Required fields: input, actual_output, expected_output, retrieval_context

from deepeval import assert_test
from deepeval.metrics import ContextualRecallMetric
from deepeval.test_case import LLMTestCase

def test_contextual_recall():
    """Retrieved docs cover all facts from expected answer."""
    test_case = LLMTestCase(
        input="What are symptoms of flu?",
        actual_output="Flu symptoms include fever, cough, and body aches.",
        expected_output="Flu symptoms: fever, cough, body aches, fatigue.",
        retrieval_context=[
            "Influenza symptoms include high fever, persistent "
            "cough, muscle and body aches, and extreme fatigue.",
        ],
    )
    metric = ContextualRecallMetric(threshold=0.7)
    assert_test(test_case, [metric])

Metric 5: Contextual Relevancy

What it checks: Are ALL retrieved documents relevant to the question?

How it works: The judge reads each document in retrieval_context and checks if it is relevant to the input.
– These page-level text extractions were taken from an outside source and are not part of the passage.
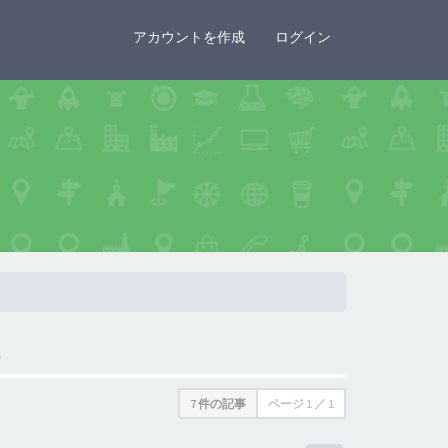
×
アカウントを作成
ログイン
P
7 件の記事
ページ
1
／
1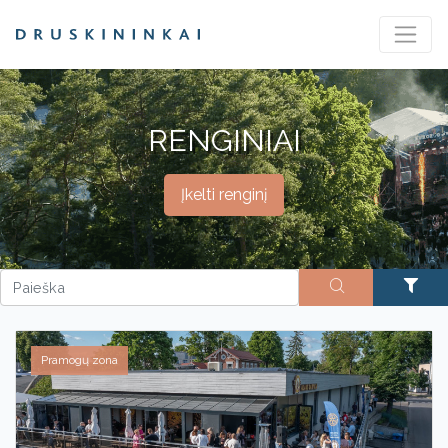
RENGINIAI
Įkelti renginį
Pramogų zona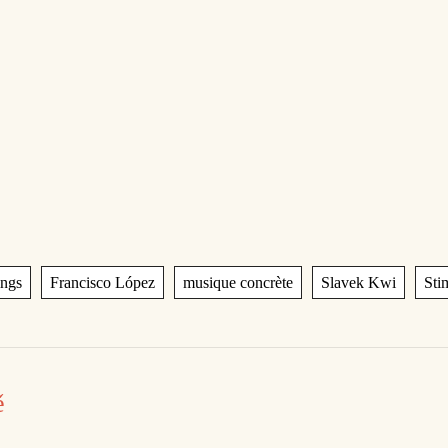
,
,
,
,
ings
Francisco López
musique concrète
Slavek Kwi
Sti
ě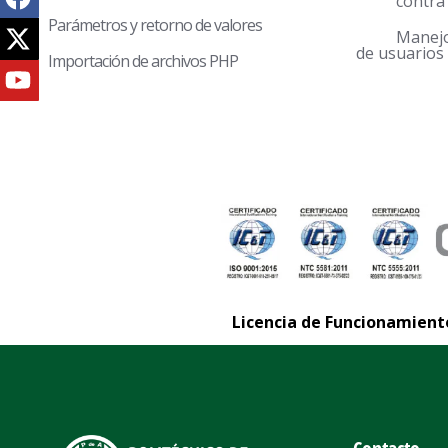
contra
Parámetros y retorno de valores
Manejo de 
de usuarios
Importación de archivos PHP
Licencia de Funcionamiento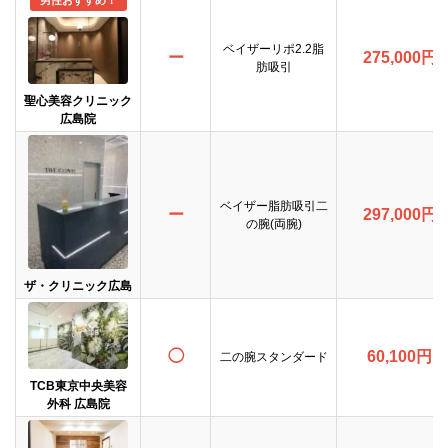
男性おすすめ！
ベイザーリポ2.2脂
ー
275,000円
肪吸引
聖心美容クリニック
広島院
ベイザー脂肪吸引二
ー
297,000円
の腕(両腕)
ザ・クリニック広島
◯
60,100円
二の腕スタンダード
TCB東京中央美容
外科 広島院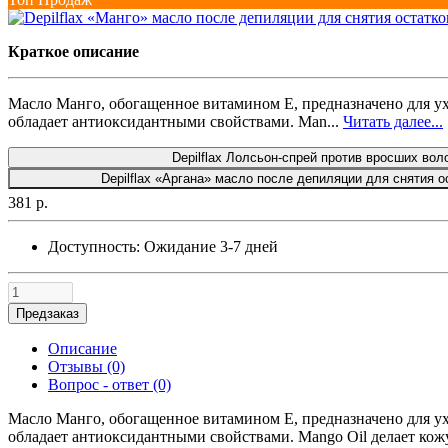
Краткое описание
Масло Манго, обогащенное витамином Е, предназначено для ухо
обладает антиоксидантными свойствами. Man...
Читать далее...
Depilflax Лолсьон-спрей против вросших вол
Depilflax «Аргана» масло после депиляции для снятия о
381 р.
Доступность:
Ожидание 3-7 дней
Предзаказ
Описание
Отзывы (0)
Вопрос - ответ (0)
Масло Манго, обогащенное витамином Е, предназначено для ухо
обладает антиоксидантными свойствами. Mango Oil делает кожу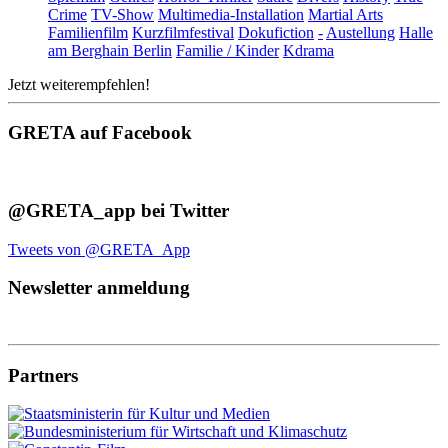
Crime
TV-Show
Multimedia-Installation
Martial Arts
Familienfilm
Kurzfilmfestival
Dokufiction
-
Austellung
Halle
am Berghain Berlin
Familie / Kinder
Kdrama
Jetzt weiterempfehlen!
GRETA auf Facebook
@GRETA_app bei Twitter
Tweets von @GRETA_App
Newsletter anmeldung
Partners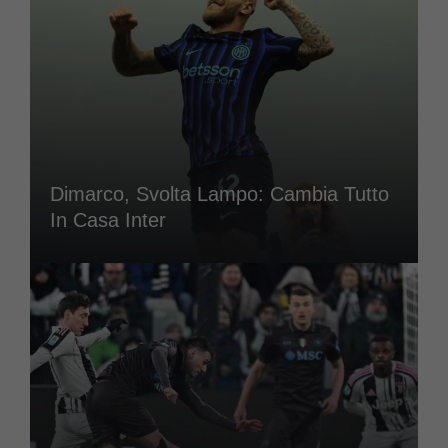
Dimarco, Svolta Lampo: Cambia Tutto
In Casa Inter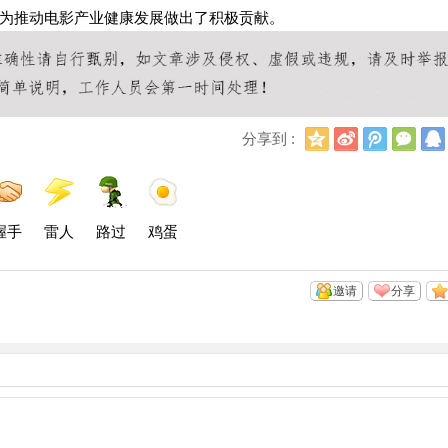
为推动电影产业健康发展做出了积极贡献。
Q
新
腾
微
分享到 :
Q
浪
讯
信
空
微
微
间
博
博
握手
雷人
路过
鸡蛋
邀请
分享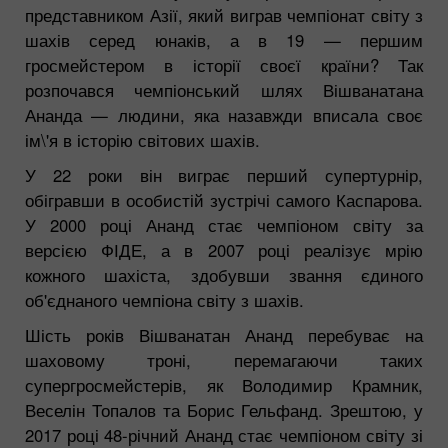
представником Азії, який виграв чемпіонат світу з
шахів серед юнаків, а в 19 — першим
гросмейстером в історії своєї країни? Так
розпочався чемпіонський шлях Вішванатана
Ананда — людини, яка назавжди вписала своє
ім\'я в історію світових шахів.
У 22 роки він виграє перший супертурнір,
обігравши в особистій зустрічі самого Каспарова.
У 2000 році Ананд стає чемпіоном світу за
версією ФІДЕ, а в 2007 році реалізує мрію
кожного шахіста, здобувши звання єдиного
об'єднаного чемпіона світу з шахів.
Шість років Вішванатан Ананд перебуває на
шаховому троні, перемагаючи таких
супергросмейстерів, як Володимир Крамник,
Веселін Топалов та Борис Гельфанд. Зрештою, у
2017 році 48-річний Ананд стає чемпіоном світу зі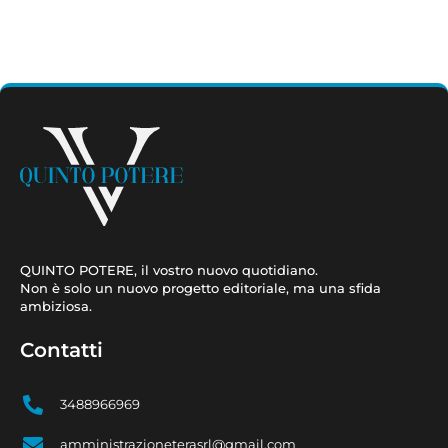
QUINTO POTERE, il vostro nuovo quotidiano.
Non è solo un nuovo progetto editoriale, ma una sfida
ambiziosa.
Contatti
3488966969
amministrazioneterasrl@gmail.com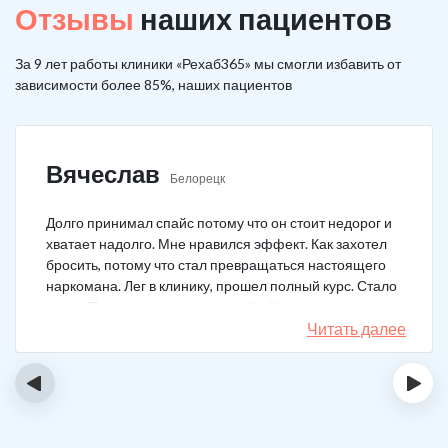
Отзывы
наших пациентов
За 9 лет работы клиники «Рехаб365» мы смогли избавить от
зависимости более 85%, наших пациентов
Вячеслав
Белорецк
Долго принимал спайс потому что он стоит недорог и
хватает надолго. Мне нравился эффект. Как захотел
бросить, потому что стал превращаться настоящего
наркомана. Лег в клинику, прошел полный курс. Стало
легче. Перестало тянуть на спайс. Начал жить заново.
Читать далее
‹
›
If you retrieved 3 documents but only 1 is useful, the score will be low.

Required fields: input, actual_output, retrieval_context

from deepeval import assert_test
from deepeval.metrics import ContextualRelevancyMetric
from deepeval.test_case import LLMTestCase

def test_contextual_relevancy():
    """All retrieved documents are relevant to the question."""
    test_case = LLMTestCase(
        input="How does photosynthesis work?",
        actual_output="Plants convert sunlight into energy using chlorophyll.",
        retrieval_context=[
            "Photosynthesis is the process where plants use sunlight, "
            "water, and CO2 to produce glucose and oxygen.",
            "Chlorophyll in plant leaves absorbs light energy "
            "to drive the photosynthesis reaction.",
        ],
    )
    metric = ContextualRelevancyMetric(threshold=0.7)
    assert_test(test_case, [metric])

The RAG Triad (Referenceless Evaluation)

If you do NOT have expected_output (no ground truth), you can still evaluate RAG using three metrics that need only input, actual_output, and retrieval_context:

Answer Relevancy — is the answer relevant to the question?
Faithfulness — does the answer use only facts from the documents?
Contextual Relevancy — are the retrieved documents relevant?

from deepeval import evaluate
from deepeval.metrics import (
    AnswerRelevancyMetric, FaithfulnessMetric, ContextualRelevancyMetric,
)
from deepeval.test_case import LLMTestCase

test_case = LLMTestCase(
    input="How long can I stay after graduation on F-1 visa?",
    actual_output="You can stay up to 60 days after completing your degree.",
    retrieval_context=[
        "F-1 visa holders may stay for 60 days after degree completion."
    ],
)
evaluate(
    test_cases=[test_case],
    metrics=[
        AnswerRelevancyMetric(),
        FaithfulnessMetric(),
        ContextualRelevancyMetric(),
    ],
)

The evaluate() function runs all metrics on all test cases in bulk. Use it instead of assert_test when evaluating datasets (not pytest).

RAG Metrics Summary Table

Metric	Question It Answers	Required Fields
Answer Relevancy	Is the answer relevant to the question?	input, actual_output
Faithfulness	Does the answer only use facts from docs?	input, actual_output, retrieval_context
Contextual Precision	Are relevant docs ranked higher?	input, actual_output, expected_output, retrieval_context
Contextual Recall	Did we find ALL needed info?	input, actual_output, expected_output, retrieval_context
Contextual Relevancy	Are ALL retrieved docs useful?	input, actual_output, retrieval_context

RAGAS Metric (ragas library wrapper)

DeepEval also includes RagasMetric — a wrapper that averages all four RAG metrics from the ragas library. Install with pip install ragas. DeepEval's native RAG metrics above are recommended instead (debuggable, JSON-confineable, better ecosystem integration). See Part 18 for details.